Print all records exactly, pictures left out.
Segment Start: INPUT DATA
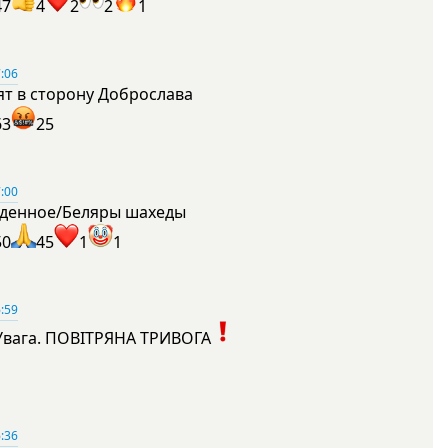
47
4
2
2
1
:06
ят в сторону Доброслава
63
25
:00
денное/Беляры шахеды
50
45
1
1
:59
Увага. ПОВІТРЯНА ТРИВОГА
1
:36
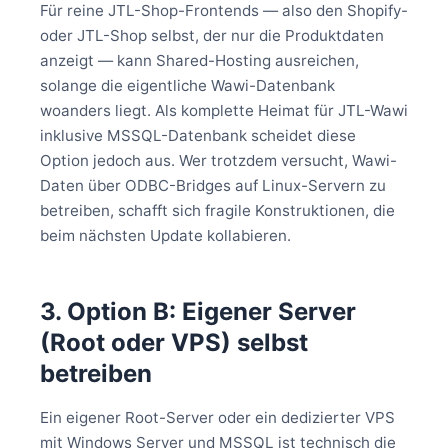
Für reine JTL-Shop-Frontends — also den Shopify-
oder JTL-Shop selbst, der nur die Produktdaten
anzeigt — kann Shared-Hosting ausreichen,
solange die eigentliche Wawi-Datenbank
woanders liegt. Als komplette Heimat für JTL-Wawi
inklusive MSSQL-Datenbank scheidet diese
Option jedoch aus. Wer trotzdem versucht, Wawi-
Daten über ODBC-Bridges auf Linux-Servern zu
betreiben, schafft sich fragile Konstruktionen, die
beim nächsten Update kollabieren.
3. Option B: Eigener Server
(Root oder VPS) selbst
betreiben
Ein eigener Root-Server oder ein dedizierter VPS
mit Windows Server und MSSQL ist technisch die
Segment End: INPUT DATA
- _TASK OUTPUT_
47
4
2
2
1
:06
ят в сторону Доброслава
63
25
:00
денное/Беляры шахеды
50
45
1
1
:59
Увага. ПОВІТРЯНА ТРИВОГА
1
:36
Für reine JTL-Shop-Frontends — also den Shopify-
oder JTL-Shop selbst, der nur die Produktdaten
anzeigt — kann Shared-Hosting ausreichen,
solange die eigentliche Wawi-Datenbank
woanders liegt. Als komplette Heimat für JTL-Wawi
inklusive MSSQL-Datenbank scheidet diese
Option jedoch aus. Wer trotzdem versucht, Wawi-
Daten über ODBC-Bridges auf Linux-Servern zu
betreiben, schafft sich fragile Konstruktionen, die
beim nächsten Update kollabieren.
3. Option B: Eigener Server
(Root oder VPS) selbst
betreiben
Ein eigener Root-Server oder ein dedizierter VPS
mit Windows Server und MSSQL ist technisch die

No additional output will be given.